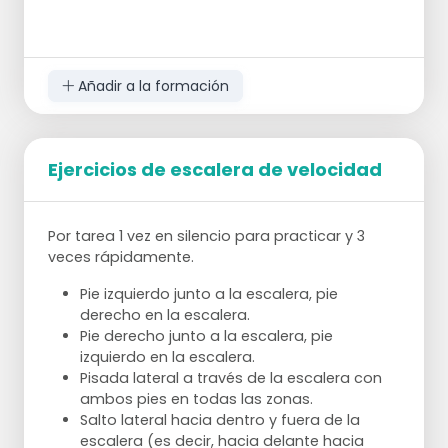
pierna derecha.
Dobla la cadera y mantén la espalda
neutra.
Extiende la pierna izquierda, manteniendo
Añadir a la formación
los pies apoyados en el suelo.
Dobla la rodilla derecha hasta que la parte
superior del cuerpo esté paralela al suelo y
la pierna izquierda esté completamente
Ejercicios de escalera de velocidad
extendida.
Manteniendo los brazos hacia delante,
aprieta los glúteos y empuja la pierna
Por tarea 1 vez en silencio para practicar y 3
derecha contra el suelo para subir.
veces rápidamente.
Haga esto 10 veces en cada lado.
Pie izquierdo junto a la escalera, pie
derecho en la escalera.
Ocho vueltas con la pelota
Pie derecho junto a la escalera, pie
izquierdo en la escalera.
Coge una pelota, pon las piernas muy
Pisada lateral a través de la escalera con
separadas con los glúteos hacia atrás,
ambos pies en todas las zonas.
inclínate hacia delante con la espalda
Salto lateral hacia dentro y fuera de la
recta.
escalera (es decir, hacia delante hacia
--
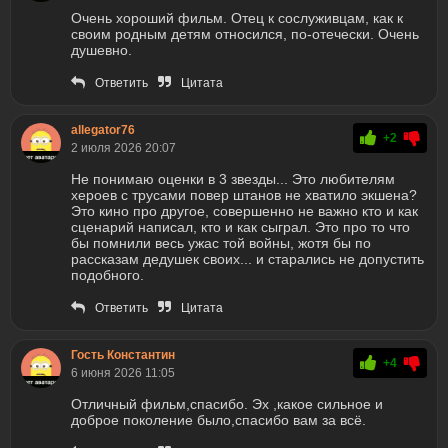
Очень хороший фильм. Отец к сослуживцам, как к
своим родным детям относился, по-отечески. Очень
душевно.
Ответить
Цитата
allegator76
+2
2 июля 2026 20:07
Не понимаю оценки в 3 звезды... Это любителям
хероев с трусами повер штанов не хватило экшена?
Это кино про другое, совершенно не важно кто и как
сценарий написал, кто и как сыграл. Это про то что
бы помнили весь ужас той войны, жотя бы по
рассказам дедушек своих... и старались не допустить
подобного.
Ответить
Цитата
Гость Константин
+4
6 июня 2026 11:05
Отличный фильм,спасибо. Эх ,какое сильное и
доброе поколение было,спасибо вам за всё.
--
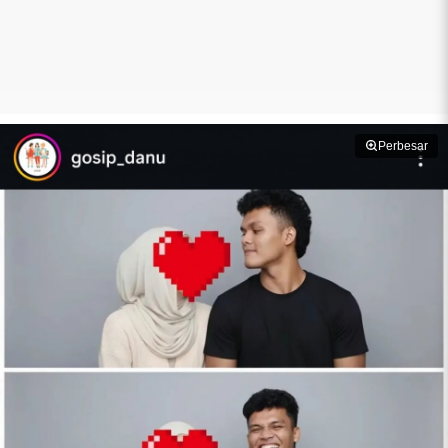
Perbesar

* Problem to work on *
Would you please copy exactly the part of the entries above that begins at the line containing "pierna derecha." and ends at the line containing "aprieta los glúteos y empuja la pierna", both lines included?

* Solution for this problem *
pierna derecha.
Dobla la cadera y mantén la espalda
neutra.
Extiende la pierna izquierda, manteniendo
Añadir a la formación
los pies apoyados en el suelo.
Dobla la rodilla derecha hasta que la parte
superior del cuerpo esté paralela al suelo y
la pierna izquierda esté completamente
Ejercicios de escalera de velocidad
extendida.
Manteniendo los brazos hacia delante,
aprieta los glúteos y empuja la pierna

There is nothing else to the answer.